For the three seasons of 2,003 - 2,005, Lewis was either the first sub behind the starters along the defensive line or he was the actual starter. He hovered between those two spots. To be fair though, Lewis started 24 of the possible 48 games over those three seasons but the dreaded injury bug took chunks of those seasons away from him (did not play in seven games due to injury).
After his rookie contract expired, Lewis hit the free agent market and was signed by the Carolina Panthers to a two year deal. During that two year span Lewis was again a solid rotational player along the defensive line while sprinkling in a few starts here and there. In those two years for the Panthers, Lewis was able to amass an admirable eight sacks to go along with five starts.
Even though those numbers may sound paltry, the Panthers defense was dominating opponents during those two season that Lewis was assisting on the defensive line. The front office decided to extend another offer to Lewis, this time for 3 years and he accepted.
Unfortunately, this is the NFL after all, Lewis was a key contributor for the first season of the new deal and then in the second year saw his playing time tapper off and so did his impact on the football field. After the 2,009 season where he only registered half a sack, the Panthers cut Lewis.

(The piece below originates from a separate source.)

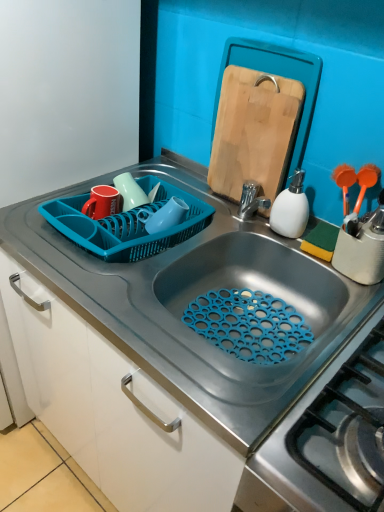 Locate an element on the screen. free space behind matte ceramic mugs at upper center, which appears as the first tableware when viewed from the right is located at coordinates (156, 183).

Even though his career may have been winding down (we’re now heading into Lewis’ 10th season in the league), Lewis again became a free agent and again another team came calling for his services, this time it was the Houston Texans. As a Texan, Lewis was a rotational player that participated in 10 games but had a marginal impact accounting for only 17 tackles on the season and one sack. The Texans released Lewis after one season and he retired from football shortly after that (he had one last stint with the Patriots but it didn’t last very long).
This is usually the section where we talk about the “current” number 92 on the Miami roster but as of this moment, there is no one. Pretty remarkable since there are 85 scholarship players but hey, I digress. Not that he’s on the team anymore, last year’s number 92 was Courtel Jenkins who many of you may remember for his untimely penalties and multiple suspensions during his career. He was dismissed from the program after the conclusion of the 2017 season for violation(s) of team rule(s) and has decided to finish out his senior year at UCONN.
Well, there you have it. 92 days left until kick off and we broke down the best player for Miami who wore the number 92 jersey. Are there any other players you think should honor that distinction? Post below.